How many of us have tried addressing some embedded issues and only realized that the results were short-lived? Think of a time when you felt hurt, depressed, anxious, vengeful, aggressive, etc. How did you address this situation? Did feelings of distress linger on for longer than you would have liked?
Jay came to me complaining that he had been in therapy for a very long time, but nothing had worked. He could get some respite, but it would only last for a short time. He would find himself back on his knees with his issues. When he came to me, it was as a last resort. He had promised to give himself one more chance, after which he would just resign to the fact that he would never live a full life.
Jay had struggled with abuse by his father, and because of this environment, the mother was constantly anxious because she did not know what to expect from her husband. She therefore did not create a stable and secure attachment with Jay, and Jay always thought that all this was his fault. He lived in fear of his father, had trust issues, could not count on his mother to protect him, and therefore learned to keep to himself and avoid rocking the boat. He developed a people-pleasing attitude and never felt enough.
Unfortunately for Jay, every time he went to therapy, it was to deal with his symptoms and not the root cause of his challenges. He could meditate, exercise, eat healthy, seek to socialize, but deep down, he felt empty and dejected. He used his mind to think positively and will himself out of his misery, but that worked only to a certain degree.
You would ask: Why did Jay not feel better despite the efforts he made to feel so? Why was he self-sabotaging all the time?
The analogy of the jigger fleas would resonate with many African populations. Jiggers penetrate one’s body especially toes and fingers, and feed on your blood. They then find their abode there. If you want to get rid of the pests completely, you must remove the whole flea. I have seen many people who have removed the head of the jigger and thought that this was over because nothing further was visible. They then realized their feet were swelling, infected, inflamed, and this could spread to the entire body and wreak havoc to one’s system. You need to get the whole jigger flea out for total healing to occur.
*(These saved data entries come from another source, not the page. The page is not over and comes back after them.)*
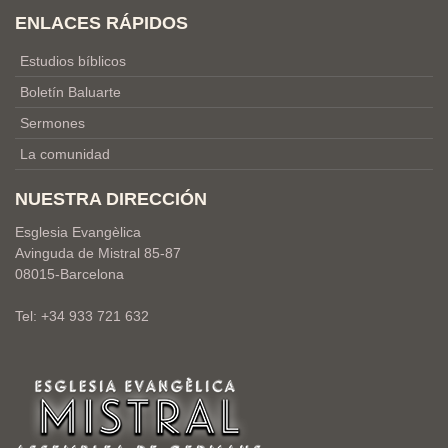
ENLACES RÁPIDOS
Estudios bíblicos
Boletín Baluarte
Sermones
La comunidad
NUESTRA DIRECCIÓN
Esglesia Evangèlica
Avinguda de Mistral 85-87
08015-Barcelona
Tel: +34 933 721 632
We explored Jay’s situation and together discovered that he was focusing only specific aspects of his challenges and working solely with his mind. Gradually, Jay understood that healing has to do with Mind, Body, and Soul. Each of these components is very important in the healing process and overlooking one of them may lead to partial healing. He realized that the hidden part of the jigger was influencing his life in a negative way, and it spread throughout his body – since what spreads embeds, and what embeds spreads. Accessing those hidden parts requires a holistic approach to healing. Our bodies keep the score as Van Der Kolk says and learning to listen to the body is crucial to healing. Our consciousness is embodied, and the key to healing is within us.
After employing this holistic approach to healing, Jay’s cloud lifted, and he is now able to live life in his own terms, happy and fulfilled. We need to learn to listen to our body, it will not deceive us. Working with the body has shown to have more long lasting impact to healing.